Más que con el mundo árabe, España debe concertarse con urgencia con América Latina

En América Latina cabe hoy distinguir tres procesos políticos diversos: a) renovación de sistemas próximos a los europeos, tanto de derecha como izquierda, de Colombia o Perú a las socialdemocracias de Chile y Brasil; b) innovación, no está claro hacia dónde, aunque muchos dirían, quizá precipitadamente, que hacia la dictadura, como ocurre en Venezuela tras un misterioso socialismo bolivariano; y c) revolución o cuando menos su conato en la Bolivia indigenista del presidente Evo Morales.

El proyecto de La Paz persigue un alto grado de deshispanización, una remoción antropológica de las bases sobre las que se ha asentado el Estado boliviano, con la recuperación de un pasado precolombino en política, justicia, cultura, aportación al mundo, en definitiva, del país andino. No se trata, es de suponer, de prescindir de una lengua española, ya también boliviana, porque constituye un instrumento de acción universal, pero sí eliminar buena parte de lo que vincula al país con Occidente, como quien describe una circunvolución de 180 grados. Pero no se trata aquí de juzgar las probabilidades de éxito del proceso, ni de su ulterior conveniencia, sino de la actitud de España ante su eventual consolidación.

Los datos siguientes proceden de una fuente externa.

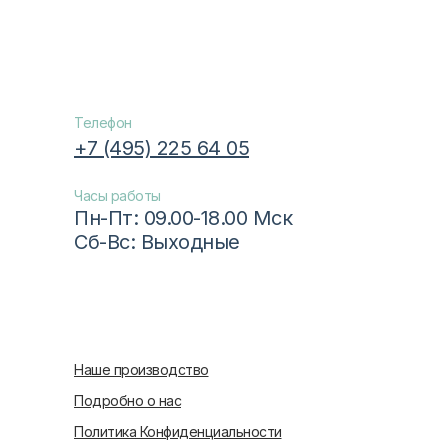
Телефон
+7 (495) 225 64 05
Часы работы
Пн-Пт: 09.00-18.00 Мск
Сб-Вс: Выходные
Наше производство
Подробно о нас
Политика Конфиденциальности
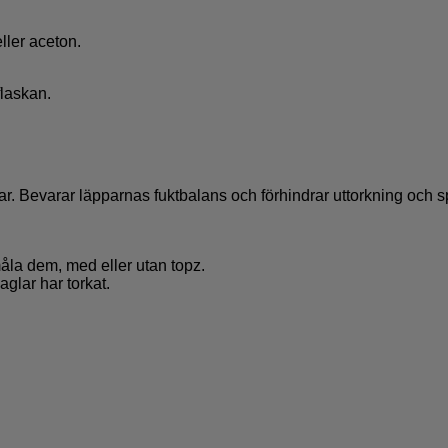
ller aceton.
flaskan.
 Bevarar läpparnas fuktbalans och förhindrar uttorkning och sp
åla dem, med eller utan topz.
glar har torkat.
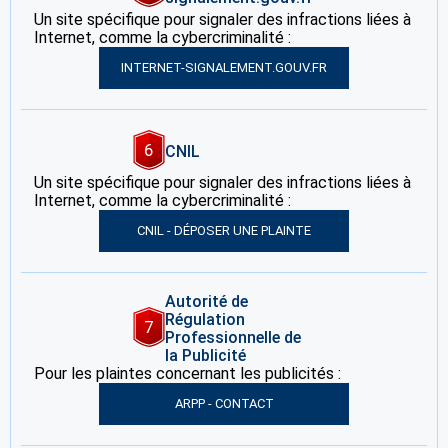
Un site spécifique pour signaler des infractions liées à
Internet, comme la cybercriminalité :
INTERNET-SIGNALEMENT.GOUV.FR
6
CNIL
Un site spécifique pour signaler des infractions liées à
Internet, comme la cybercriminalité :
CNIL - DÉPOSER UNE PLAINTE
Autorité de
Régulation
7
Professionnelle de
la Publicité
Pour les plaintes concernant les publicités :
ARPP - CONTACT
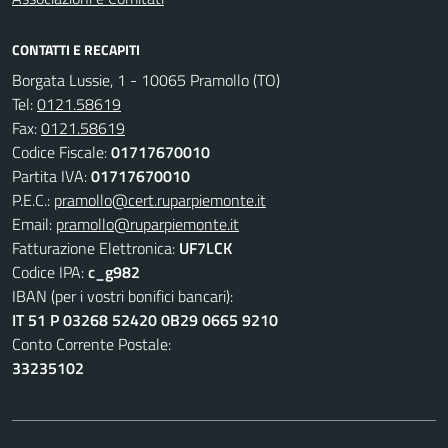
CONTATTI E RECAPITI
Borgata Lussie, 1 - 10065 Pramollo (TO)
Tel:
0121.58619
Fax:
0121.58619
Codice Fiscale:
01717670010
Partita IVA:
01717670010
P.E.C.:
pramollo@cert.ruparpiemonte.it
Email:
pramollo@ruparpiemonte.it
Fatturazione Elettronica:
UF7LCK
Codice IPA:
c_g982
IBAN (per i vostri bonifici bancari):
IT 51 P 03268 52420 0B29 0665 9210
Conto Corrente Postale:
33235102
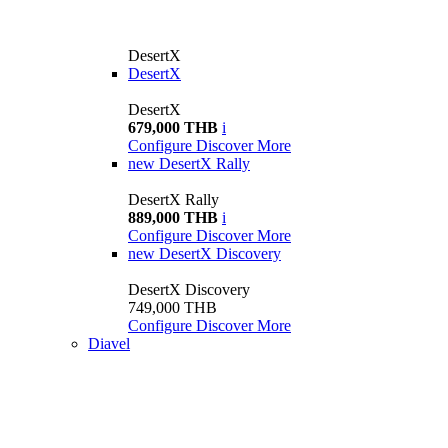
DesertX
DesertX
DesertX
679,000 THB
i
Configure
Discover More
new
DesertX Rally
DesertX Rally
889,000 THB
i
Configure
Discover More
new
DesertX Discovery
DesertX Discovery
749,000 THB
Configure
Discover More
Diavel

Aunque, formalmente, las celebraciones del bicentenario de las independencias latinoamericanas deberían comenzar en 2010, los hay madrugadores, como la propia Bolivia, que mañana, 16 de julio, inaugura la temporada, y Ecuador -con menor presión indigenista, pero nación hermana en andineidad-, el 10 de agosto. Y para abrir boca Morales pronunció un discurso el pasado 29 de mayo en la IV Cumbre Continental de Pueblos Indígenas, del que, no por repetidas, sobresalen afirmaciones que darán idea de lo espinosa que puede llegar a ser cualquier negociación: "Nos dijeron que hubo un descubrimiento cuando hubo una invasión, que hubo una conquista cuando hubo genocidio. Y ahora nos dicen que quieren integración e insertarnos en la economía mundial cuando lo que quieren es saquear nuestras riquezas, privilegiando las ganancias en desmedro de la solidaridad". Y a declaración tan terminante se suma gran parte de la izquierda latinoamericana, como hacen destacados representantes del Polo colombiano, sólo que, juiciosamente, como todos son blancos y muy hispánicos, prefieren no extenderse sobre el asunto.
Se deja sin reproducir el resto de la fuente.